Almost all of the eTextReader software is written in Java, with the primary exception being the code that allows users to create/edit ink annotations, which is a C# .NET application. The software is broken down into several packages, which are unfortunately not as well defined as they could be:
Overviews of the individual packages should be contained in the package overview file in the API documentation.
As previously mentioned, an original design goal was to allow any sort of backing store to be used to hold the annotation database. Over time, this design has not been carefully followed, and much of the interface specification has taken place inside of the DBClient class. In particular, calls to obtain a reference to the annotation database hard code the creation of a DBClient instance, rather than using a factory implementation to obtain access to the data store. All further discussion of the implementation will therefore be focused on this particular implementation of the data store.
The data store is implemented using a Microsoft SQL Server database. In order to facilitate use of the application in both on- and off-line environments, a version of the database server is installed locally when the application is installed, and this local version is periodically synchronized with the central database. Previously, the "normal" method of operation was assumed to be on-line, with off-line status considered to be exceptional. For performance reasons, this assumption is likely to be reversed, so that the local data store is always the current source of annotation information, with periodic updates still made to the central data store.
The most important table in the database is the notations table. The current schema of this table is as follows:
Column Name | Data type | Description |
---|---|---|
id | int | A unique identifier for the annotation. See note on generation of these ids below |
url | varchar(256) | The URL of the content this annotation refers to |
addressStart | varchar(256) | The starting address annotation's text anchor. See note on addresses below |
addressEnd | varchar(256) | The ending address of the annotation's text anchor. |
type | varchar(32) | The type of the annotation, such as text note, bookmark, etc. |
author | varchar(64) | Who created the annotation? This should really contain the user id rather than name |
target | varchar(32) | A singleton field describing the target of the annotation, whose purpose has been subsumed by the NotationModes table |
viewableBy | varchar(64) | A singleton field describing who can view the annotation, whose purpose has been subsumed by the NotationModes table |
subject | varchar(64) | A user-generated subject for the annotation, generally used as a human-readable identifier. Some exceptions to this exist. |
discussionID | int | If this annotation is part of a discussion, a reference to the discussion ID which correlates postings to a discussion together. If the annotation is not part of a discussion, this field is null. |
regarding | int | Another annotation in this table that this annotation refers to. Used only by the discussion mechanism currently. |
created | datetime | The date and time on which this annotation was created.
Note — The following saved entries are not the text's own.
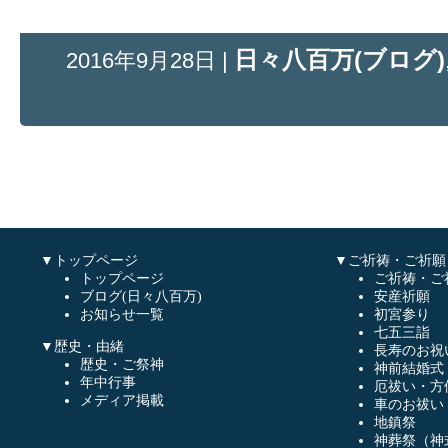
日々八百万(ブログ)
2016年9月28日 |
▼トップページ
▼ご祈祷・ご祈願
トップページ
ご祈祷・ご
ブログ(日々八百万)
安産祈願
お知らせ一覧
初宮参り
七五三詣
▼歴史・由緒
長寿のお祝
歴史・ご祭神
神前結婚式
年中行事
厄祓い・方
メディア掲載
車のお祓い
地鎮祭
神葬祭（神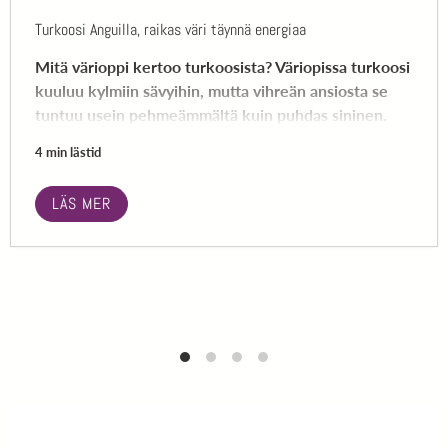
Turkoosi Anguilla, raikas väri täynnä energiaa
Mitä värioppi kertoo turkoosista? Väriopissa turkoosi
kuuluu kylmiin sävyihin, mutta vihreän ansiosta se
tuntuu usein pehmeämmältä kuin puhdas sininen.
4 min lästid
LÄS MER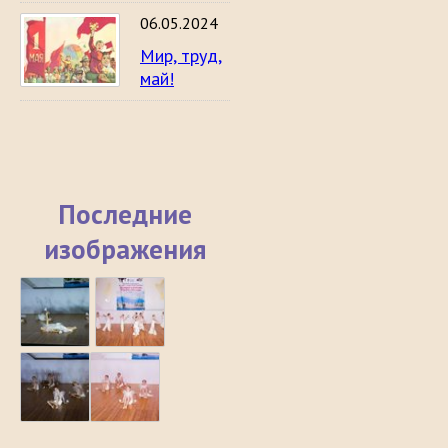
06.05.2024
Мир, труд,
май!
Последние
изображения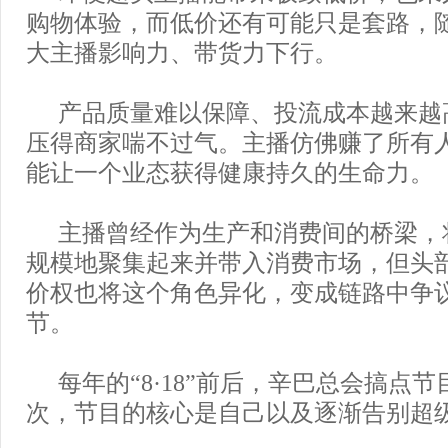
购物体验，而低价还有可能只是套路，
大主播影响力、带货力下行。
产品质量难以保障、投流成本越来越
压得商家喘不过气。主播仿佛赚了所有
能让一个业态获得健康持久的生命力。
主播曾经作为生产和消费间的桥梁，
规模地聚集起来并带入消费市场，但头
价权也将这个角色异化，变成链路中争
节。
每年的“8·18”前后，辛巴总会搞点
次，节目的核心是自己以及逐渐告别超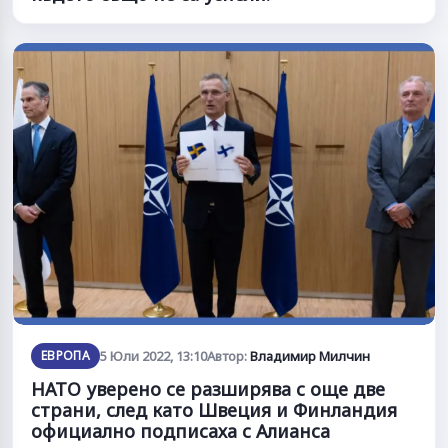
ЕВРОПА
5 Юли 2022, 13:10
Автор:
Владимир Милчин
НАТО уверено се разширява с още две
страни, след като Швеция и Финландия
официално подписаха с Алианса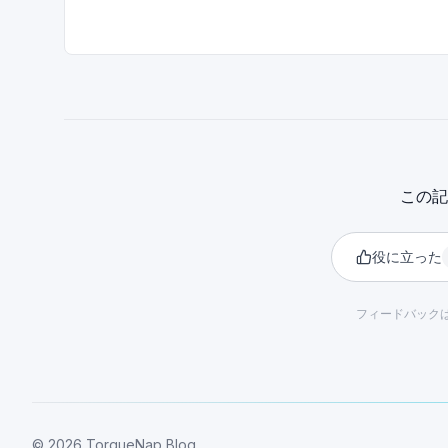
この記
役に立った
フィードバック
©
2026
TorqueNap Blog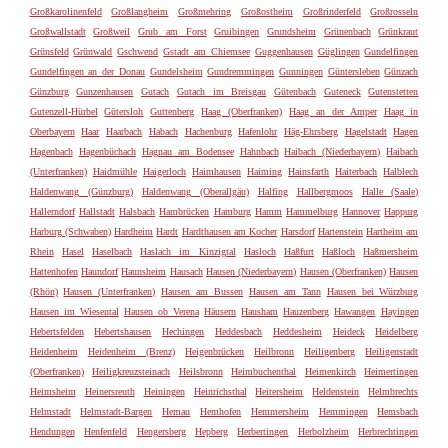
Großkarolinenfeld
Großlangheim
Großmehring
Großostheim
Großrinderfeld
Großrosseln
Großwallstadt
Großweil
Grub am Forst
Gruibingen
Grundsheim
Grünenbach
Grünkraut
Grünsfeld
Grünwald
Gschwend
Gstadt am Chiemsee
Guggenhausen
Güglingen
Gundelfingen
Gundelfingen an der Donau
Gundelsheim
Gundremmingen
Gunningen
Güntersleben
Günzach
Günzburg
Gunzenhausen
Gutach
Gutach im Breisgau
Gütenbach
Guteneck
Gutenstetten
Gutenzell-Hürbel
Gütersloh
Guttenberg
Haag (Oberfranken)
Haag an der Amper
Haag in
Oberbayern
Haar
Haarbach
Habach
Hachenburg
Hafenlohr
Häg-Ehrsberg
Hagelstadt
Hagen
Hagenbach
Hagenbüchach
Hagnau am Bodensee
Hahnbach
Haibach (Niederbayern)
Haibach
(Unterfranken)
Haidmühle
Haigerloch
Haimhausen
Haiming
Hainsfarth
Haiterbach
Halblech
Haldenwang (Günzburg)
Haldenwang (Oberallgäu)
Halfing
Hallbergmoos
Halle (Saale)
Hallerndorf
Hallstadt
Halsbach
Hambrücken
Hamburg
Hamm
Hammelburg
Hannover
Happurg
Harburg (Schwaben)
Hardheim
Hardt
Hardthausen am Kocher
Harsdorf
Hartenstein
Hartheim am
Rhein
Hasel
Haselbach
Haslach im Kinzigtal
Hasloch
Haßfurt
Haßloch
Haßmersheim
Hattenhofen
Haundorf
Haunsheim
Hausach
Hausen (Niederbayern)
Hausen (Oberfranken)
Hausen
(Rhön)
Hausen (Unterfranken)
Hausen am Bussen
Hausen am Tann
Hausen bei Würzburg
Hausen im Wiesental
Hausen ob Verena
Häusern
Hausham
Hauzenberg
Hawangen
Hayingen
Hebertsfelden
Hebertshausen
Hechingen
Heddesbach
Heddesheim
Heideck
Heidelberg
Heidenheim
Heidenheim (Brenz)
Heigenbrücken
Heilbronn
Heiligenberg
Heiligenstadt
(Oberfranken)
Heiligkreuzsteinach
Heilsbronn
Heimbuchenthal
Heimenkirch
Heimertingen
Heimsheim
Heinersreuth
Heiningen
Heinrichsthal
Heitersheim
Heldenstein
Helmbrechts
Helmstadt
Helmstadt-Bargen
Hemau
Hemhofen
Hemmersheim
Hemmingen
Hemsbach
Hendungen
Henfenfeld
Hengersberg
Hepberg
Herbertingen
Herbolzheim
Herbrechtingen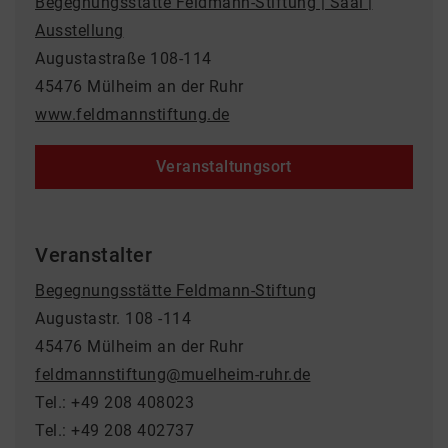
Begegnungsstätte Feldmann-Stiftung | Saal |
Ausstellung
Augustastraße 108-114
45476 Mülheim an der Ruhr
www.feldmannstiftung.de
Veranstaltungsort
Veranstalter
Begegnungsstätte Feldmann-Stiftung
Augustastr. 108 -114
45476 Mülheim an der Ruhr
feldmannstiftung@muelheim-ruhr.de
Tel.: +49 208 408023
Tel.: +49 208 402737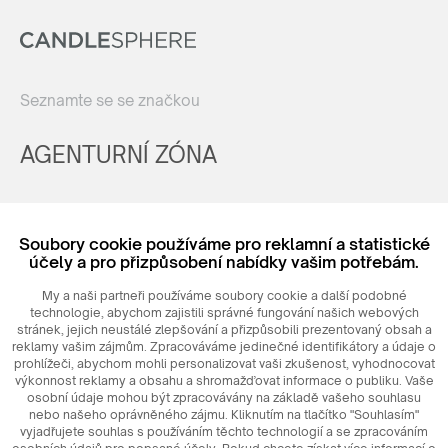
Seznamte se se značkou
AGENTURNÍ ZÓNA
Registrovat
Soubory cookie používáme pro reklamní a statistické
Login
účely a pro přizpůsobení nabídky vašim potřebám.
My a naši partneři používáme soubory cookie a další podobné
technologie, abychom zajistili správné fungování našich webových
stránek, jejich neustálé zlepšování a přizpůsobili prezentovaný obsah a
reklamy vašim zájmům. Zpracováváme jedinečné identifikátory a údaje o
prohlížeči, abychom mohli personalizovat vaši zkušenost, vyhodnocovat
výkonnost reklamy a obsahu a shromažďovat informace o publiku. Vaše
osobní údaje mohou být zpracovávány na základě vašeho souhlasu
nebo našeho oprávněného zájmu. Kliknutím na tlačítko "Souhlasím"
© 2026
MAXIM
Ceramics Sp. z o. o.
vyjadřujete souhlas s používáním těchto technologií a se zpracováním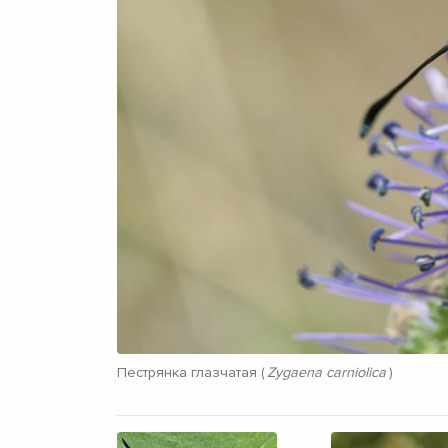
Пестрянка глазчатая (
Zygaena carniolica
)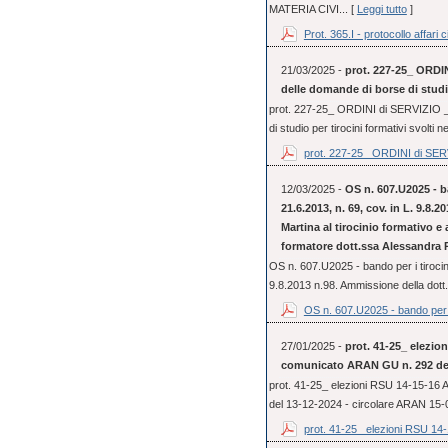
MATERIA CIVI... [
Leggi tutto
]
Prot. 365.I - protocollo affari ci
21/03/2025 -
prot. 227-25_ ORDIN
delle domande di borse di studio
prot. 227-25_ ORDINI di SERVIZIO _ 
di studio per tirocini formativi svolti 
prot. 227-25_ ORDINI di SERV
12/03/2025 -
OS n. 607.U2025 - ba
21.6.2013, n. 69, cov. in L. 9.8.
Martina al tirocinio formativo e
formatore dott.ssa Alessandra 
OS n. 607.U2025 - bando per i tirocini
9.8.2013 n.98. Ammissione della dott.
OS n. 607.U2025 - bando per i
27/01/2025 -
prot. 41-25_ elezio
comunicato ARAN GU n. 292 del
prot. 41-25_ elezioni RSU 14-15-16
del 13-12-2024 - circolare ARAN 15
prot. 41-25_ elezioni RSU 14-1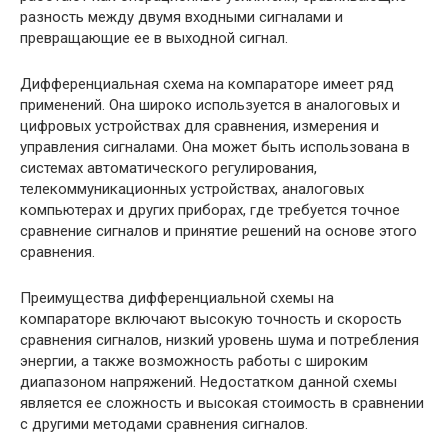
разность между двумя входными сигналами и
превращающие ее в выходной сигнал.
Дифференциальная схема на компараторе имеет ряд
применений. Она широко используется в аналоговых и
цифровых устройствах для сравнения, измерения и
управления сигналами. Она может быть использована в
системах автоматического регулирования,
телекоммуникационных устройствах, аналоговых
компьютерах и других приборах, где требуется точное
сравнение сигналов и принятие решений на основе этого
сравнения.
Преимущества дифференциальной схемы на
компараторе включают высокую точность и скорость
сравнения сигналов, низкий уровень шума и потребления
энергии, а также возможность работы с широким
диапазоном напряжений. Недостатком данной схемы
является ее сложность и высокая стоимость в сравнении
с другими методами сравнения сигналов.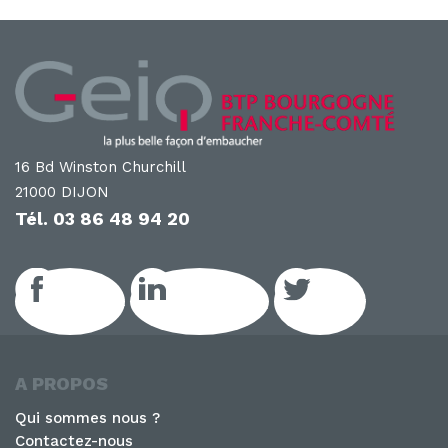
16 Bd Winston Churchill
21000 DIJON
Tél.
03 86 48 94 20
Facebook
LinkedIn GEIQ
Twitter
A PROPOS
Qui sommes nous ?
Contactez-nous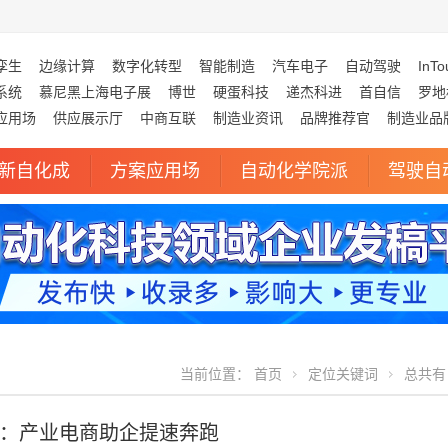
孪生
边缘计算
数字化转型
智能制造
汽车电子
自动驾驶
InTo
系统
慕尼黑上海电子展
博世
硬蛋科技
递杰科进
首自信
罗地
应用场
供应展示厅
中商互联
制造业资讯
品牌推荐官
制造业品
新自化成
方案应用场
自动化学院派
驾驶自
当前位置：
首页
定位关键词
总共有 
：产业电商助企提速奔跑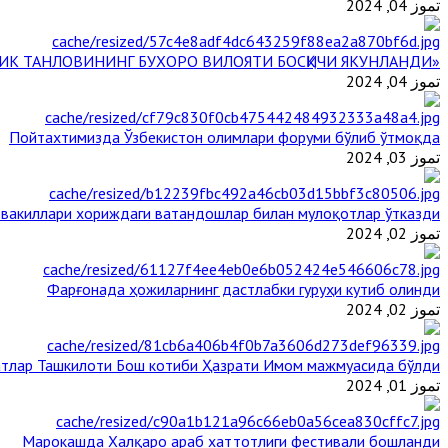
تموز 04, 2024
«ЙИЛ ИМОМИ – 2024» КЎРИК ТАНЛОВИНИНГ БУХОРО ВИЛОЯТИ БОСҚИЧИ ЯКУНЛАНДИ
تموز 04, 2024
Пойтахтимизда Ўзбекистон олимлари форуми бўлиб ўтмоқда
تموز 03, 2024
 вакиллари хориждаги ватандошлар билан мулоқотлар ўтказди
تموز 02, 2024
Фарғонада ҳожиларнинг дастлабки гуруҳи кутиб олинди
تموز 02, 2024
тлар Ташкилоти Бош котиби Ҳазрати Имом мажмуасида бўлди
تموز 01, 2024
Марокашда Халқаро араб хаттотлиги фестивали бошланди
Generally system supplied. |
modified | datetime | The date and time on which this annotation was last modified. Generally system supplied. |
body | text | The content of the annotation; usually user entered text, although exceptions exist |
rowguid | uniqueidentifier | A unique system generated identifier used for synchronization purposes |
Diagram | image | If the annotation is a diagram (or an ink annotation), this field contains the data associated with the diagram. |
viewmode | varchar(32) | Specifies how the annotation should be displayed. |
isReference | varchar(8) | If set to true, then the body of the annotation actually contains a URL; the content stored at this URL is then the content of the annotation. |
More details on the tables in the database are available here.
A scheme must be created to facilitate identifying portions of text referenced by annotations. The current scheme employed by the eTextReader system is similar to that used by the XPath systems. Document content is modeled as a tree of nodes, and selection of a portion of the content is done by outlining the path through this tree needed to reach the content in question.
Since the content being displayed by the eTextReader is often outside of the user's control, it is possible for an address to be correct at the time of annotation creation, but to have subsequent changes to the content break this address. The eTextReader attempts to minimize this probability by starting all paths at an element containing an XML ID attribute. If this is done, then changes outside the range of content specified by the ID should not break any addresses that start at the given ID value. If an ID attribute cannot be found along the path from the selection to the root node of the tree, a path is generated starting at the top of the tree.
Currently, no effort is made to identify links that may have been broken. One possible way of doing this is to store a checksum of the selected content, and verifiying that this checksum is correct when the annotation is loaded. Note that this only allows us to know when a link has been broken; it will likely not be all that useful when attempting to locate the correct location of the link.